Predictors/moderators
IQ
The Wechsler Intelligence Scale for Children (WISC-III) subtests Vocabulary and Block Design were used to estimate IQ (Kort et al., 2002). These reliable subtests correlate highly with full-scale IQ (Vocabulary r = 0.73, Block Design r = 0.71; Legerstee et al., 2004).
Autism traits
The Social Responsiveness Scale (SRS; Constantino et al., 2003; Dutch version: Roeyers et al., 2011) was administered to the parents as indication of the children’s autism traits. Higher scores indicate more autism traits.
WM
A computerized version of the Corsi (1972) block tapping task (BTT) was administered to the children to measure visual–spatial WM. A sequence of three of nine blocks light up and has to be repeated. The sequence increases with one block every four trials, up to eight blocks. The task ends when four sequences of the same length are repeated incorrectly. The longest reached sequence length was used as a WM predictor measure.
Flexibility
The gender-emotion switch task, an adaptation of the classical switch task (Rogers and Monsell, 1995), was administered to the children to measure flexibility (for details, see de Vries and Geurts, 2012). The switch cost in error rates was used as a flexibility predictor measure.
Reward sensitivity
Parents filled out the Sensitivity to Punishment and Sensitivity to Reward Questionnaire for Children (SPSRQ-C; Colder and O’Connor, 2004; Luman et al., 2012) to measure reward and punishment sensitivity in the children (33 items, 5-point Likert scale). The scale consists of one sensitivity-to-punishment scale and three sensitivity-to-reward scales (Drive, Reward Responsivity, and Impulsivity/Fun-Seeking).
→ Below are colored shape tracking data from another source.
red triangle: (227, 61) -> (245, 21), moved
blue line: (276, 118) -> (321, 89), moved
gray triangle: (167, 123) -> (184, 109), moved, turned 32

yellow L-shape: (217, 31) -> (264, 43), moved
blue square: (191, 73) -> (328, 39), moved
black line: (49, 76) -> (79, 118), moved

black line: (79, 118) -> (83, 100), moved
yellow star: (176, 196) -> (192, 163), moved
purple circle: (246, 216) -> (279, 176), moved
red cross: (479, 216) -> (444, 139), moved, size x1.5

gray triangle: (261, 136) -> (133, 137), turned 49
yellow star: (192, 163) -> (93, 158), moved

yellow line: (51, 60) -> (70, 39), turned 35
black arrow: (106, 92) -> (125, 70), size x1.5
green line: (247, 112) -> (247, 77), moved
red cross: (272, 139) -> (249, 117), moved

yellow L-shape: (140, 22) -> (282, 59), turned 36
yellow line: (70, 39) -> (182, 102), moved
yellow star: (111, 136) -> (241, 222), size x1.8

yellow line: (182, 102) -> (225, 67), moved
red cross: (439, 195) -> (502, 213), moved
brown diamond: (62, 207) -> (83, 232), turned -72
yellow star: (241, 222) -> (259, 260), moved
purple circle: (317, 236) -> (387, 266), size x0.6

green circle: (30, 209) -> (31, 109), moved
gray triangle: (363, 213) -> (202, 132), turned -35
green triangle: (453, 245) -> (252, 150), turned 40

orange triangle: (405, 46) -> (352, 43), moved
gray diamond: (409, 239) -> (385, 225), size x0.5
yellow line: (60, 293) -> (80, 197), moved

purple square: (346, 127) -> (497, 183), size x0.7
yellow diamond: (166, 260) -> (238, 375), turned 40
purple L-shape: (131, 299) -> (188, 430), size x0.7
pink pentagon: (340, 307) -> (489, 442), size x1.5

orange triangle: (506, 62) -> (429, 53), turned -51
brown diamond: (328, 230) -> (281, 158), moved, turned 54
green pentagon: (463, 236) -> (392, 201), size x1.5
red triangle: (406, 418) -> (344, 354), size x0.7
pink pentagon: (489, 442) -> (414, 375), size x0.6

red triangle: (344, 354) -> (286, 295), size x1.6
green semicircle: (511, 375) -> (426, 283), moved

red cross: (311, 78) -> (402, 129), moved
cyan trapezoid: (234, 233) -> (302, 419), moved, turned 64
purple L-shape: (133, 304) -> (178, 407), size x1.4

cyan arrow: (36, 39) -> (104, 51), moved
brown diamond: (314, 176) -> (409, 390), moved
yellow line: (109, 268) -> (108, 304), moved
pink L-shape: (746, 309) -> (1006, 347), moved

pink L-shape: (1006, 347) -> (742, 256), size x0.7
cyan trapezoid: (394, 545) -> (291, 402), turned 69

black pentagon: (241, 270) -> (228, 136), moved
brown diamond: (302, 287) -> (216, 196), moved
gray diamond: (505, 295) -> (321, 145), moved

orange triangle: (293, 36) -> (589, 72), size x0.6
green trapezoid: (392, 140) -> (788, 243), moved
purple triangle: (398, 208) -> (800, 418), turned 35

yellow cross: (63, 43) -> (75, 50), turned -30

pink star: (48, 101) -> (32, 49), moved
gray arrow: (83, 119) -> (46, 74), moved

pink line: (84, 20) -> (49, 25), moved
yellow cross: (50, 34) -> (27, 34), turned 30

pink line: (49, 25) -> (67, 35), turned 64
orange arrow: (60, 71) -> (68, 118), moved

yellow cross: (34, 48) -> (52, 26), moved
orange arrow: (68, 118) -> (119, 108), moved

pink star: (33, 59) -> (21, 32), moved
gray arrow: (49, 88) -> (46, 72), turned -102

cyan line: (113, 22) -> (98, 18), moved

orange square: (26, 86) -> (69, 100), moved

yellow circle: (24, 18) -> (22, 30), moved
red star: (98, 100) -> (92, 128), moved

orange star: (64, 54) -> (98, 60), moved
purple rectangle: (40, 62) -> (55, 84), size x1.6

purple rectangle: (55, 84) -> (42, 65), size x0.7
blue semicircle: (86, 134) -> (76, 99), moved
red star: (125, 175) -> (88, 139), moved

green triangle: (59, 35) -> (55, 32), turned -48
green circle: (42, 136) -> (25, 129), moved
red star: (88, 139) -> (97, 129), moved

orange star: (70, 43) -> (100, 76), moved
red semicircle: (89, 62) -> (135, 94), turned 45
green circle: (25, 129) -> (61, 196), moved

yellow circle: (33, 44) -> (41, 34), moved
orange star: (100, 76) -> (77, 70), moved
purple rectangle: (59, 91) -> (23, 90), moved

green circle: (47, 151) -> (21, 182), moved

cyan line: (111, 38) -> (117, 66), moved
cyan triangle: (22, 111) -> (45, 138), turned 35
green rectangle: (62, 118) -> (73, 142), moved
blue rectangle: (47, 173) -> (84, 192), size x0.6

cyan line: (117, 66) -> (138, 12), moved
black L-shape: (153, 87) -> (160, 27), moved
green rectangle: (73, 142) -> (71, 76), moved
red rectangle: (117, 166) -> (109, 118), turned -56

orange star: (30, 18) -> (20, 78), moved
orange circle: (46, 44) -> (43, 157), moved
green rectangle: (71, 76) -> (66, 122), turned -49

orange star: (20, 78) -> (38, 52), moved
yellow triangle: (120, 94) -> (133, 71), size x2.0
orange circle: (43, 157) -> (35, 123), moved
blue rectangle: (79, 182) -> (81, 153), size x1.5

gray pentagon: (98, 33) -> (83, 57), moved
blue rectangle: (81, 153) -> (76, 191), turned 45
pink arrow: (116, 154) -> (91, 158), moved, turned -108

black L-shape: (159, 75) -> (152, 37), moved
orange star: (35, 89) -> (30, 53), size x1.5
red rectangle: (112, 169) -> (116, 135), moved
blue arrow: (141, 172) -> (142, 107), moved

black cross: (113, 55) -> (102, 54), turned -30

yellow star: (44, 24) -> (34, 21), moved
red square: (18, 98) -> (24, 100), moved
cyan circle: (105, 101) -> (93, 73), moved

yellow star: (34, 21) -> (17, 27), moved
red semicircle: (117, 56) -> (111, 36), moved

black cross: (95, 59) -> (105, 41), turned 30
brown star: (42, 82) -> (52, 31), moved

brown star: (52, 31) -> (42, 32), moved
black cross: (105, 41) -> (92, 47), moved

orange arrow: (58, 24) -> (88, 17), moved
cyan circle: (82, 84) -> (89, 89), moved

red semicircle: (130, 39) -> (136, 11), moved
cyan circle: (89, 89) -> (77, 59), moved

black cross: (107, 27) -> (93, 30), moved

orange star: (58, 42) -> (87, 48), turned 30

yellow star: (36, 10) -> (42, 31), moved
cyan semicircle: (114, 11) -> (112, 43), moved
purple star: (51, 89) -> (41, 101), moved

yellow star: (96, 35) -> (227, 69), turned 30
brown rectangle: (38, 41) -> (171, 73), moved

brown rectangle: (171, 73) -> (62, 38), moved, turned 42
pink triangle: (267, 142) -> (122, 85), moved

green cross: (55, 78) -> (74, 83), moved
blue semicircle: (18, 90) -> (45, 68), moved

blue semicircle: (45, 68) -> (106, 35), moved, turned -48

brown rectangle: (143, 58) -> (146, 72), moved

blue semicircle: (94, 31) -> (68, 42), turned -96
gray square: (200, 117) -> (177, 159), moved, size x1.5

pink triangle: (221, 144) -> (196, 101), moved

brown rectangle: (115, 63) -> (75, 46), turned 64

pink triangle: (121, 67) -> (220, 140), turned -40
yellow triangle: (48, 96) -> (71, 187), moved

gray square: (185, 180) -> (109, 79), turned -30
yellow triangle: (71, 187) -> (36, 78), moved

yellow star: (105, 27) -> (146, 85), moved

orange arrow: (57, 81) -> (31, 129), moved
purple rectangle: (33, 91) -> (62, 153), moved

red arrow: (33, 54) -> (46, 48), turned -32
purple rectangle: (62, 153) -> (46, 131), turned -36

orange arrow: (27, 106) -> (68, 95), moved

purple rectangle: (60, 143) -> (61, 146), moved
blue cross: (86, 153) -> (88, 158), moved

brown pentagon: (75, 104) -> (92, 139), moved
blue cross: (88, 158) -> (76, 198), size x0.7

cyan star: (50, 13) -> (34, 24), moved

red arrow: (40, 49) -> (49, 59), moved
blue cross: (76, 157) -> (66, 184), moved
The used outcome measure was the total score of the three sensitivity-to-reward scales. Higher scores indicate higher reward sensitivity.
ToM
The Strange Stories Test (Spek et al., 2010), adapted from Happé (1994), was administered to measure ToM. A total of eight vignettes are read aloud, and two questions are asked: one to verify whether the story was understood and one to inquire about the motivation of the person in the vignette. Answers were scored by two raters independently, and interrater agreement was sufficient (K = 0.61, p < 0.001). The predictor measure was the number of correct answers including mention of a mental representation.
Outcome measures
Daily EF
The Behavior Rating Inventory of Executive Function (BRIEF; Gioia et al., 2000; Dutch version: Smidts and Huizinga, 2009) was administered to the parents to measure the children’s daily EF (75 items, 3-point Likert scale). The total scale was used as the outcome measure. Higher scores indicate more EF problems.
ASD-like behavior
The Children’s Social Behavior Questionnaire (CSBQ; Dutch version: Hartman et al., 2007) was administered to measure ASD-like behavior (49 items, 3-point Likert scale). The total scale was used as the outcome measure. Higher scores indicate more social difficulties.
QoL
The Pediatric Quality of Life Inventory (PedsQL; Bastiaansen et al., 2004; Varni et al., 2001) was used as a measure of QoL (23 items, 5-point Likert scale). The total raw scale was used as the outcome measure. Higher scores indicate a lower QoL.
Procedure
Children were tested on four occasions (screening, pre-training, post-training, and 6-week follow-up). All measures were administered pre-training, and the BRIEF, CSBQ, and PedsQL were also administered post-training and at the 6-week follow-up. The training period took 6 weeks. The four appointments lasted about 100 min each. Children received a small gift for participating. Parents received a report with the ADI-R results and reimbursement of travel expenses.
Statistical analysis
First, to test whether IQ, autism traits, WM, flexibility, reward sensitivity, and ToM predicted dropout, a Cox regression analysis was performed with the number of completed sessions as dependent variable (N = 121). Second, to test whether predictors (IQ, autism traits, WM, flexibility, reward sensitivity, and ToM) influenced training improvement, we checked which predictors correlated with the level reached in each training version (WM: N = 41 and flexibility: N = 38). Third, linear latent curve analyses were used to assess changes in EF, ASD-like behavior, and QoL over time. In the linear latent curve model, the changes across measurements at pre-training, post-training, and follow-up are reflected by two common factors: one factor represents the random intercept (the subjects’ initial status), and the other factor represents the random slope (the subjects’ curve). IQ, autism traits, WM, flexibility, reward sensitivity, ToM, and version of the training (WM, flexibility, or mock training) were added to the models as predictors of subjects’ initial status and curve factors. To explore whether the effects of the predictors on changes in EF, ASD-like behavior, and QoL over time were moderated by the version of the training, we also investigated possible interaction effects between the version of the training and the other predictors (N = 117). As higher scores on the BRIEF, CSBQ, and PedsQL indicate more problems, decreasing scores indicate improvement in behavior. Finally, to explore whether children who improved significantly in behavior differed from children who did not, we computed reliable change indexes (RCIs; Jacobson and Truax, 1991) for the BRIEF (Smidts and Huizinga, 2009), CSBQ (Hartman et al., 2007), and PedsQL (Varni et al., 2003). We compared predictor and within-training measures of children who significantly improved on one of the questionnaires (pre- to post-training) and children who did not improve.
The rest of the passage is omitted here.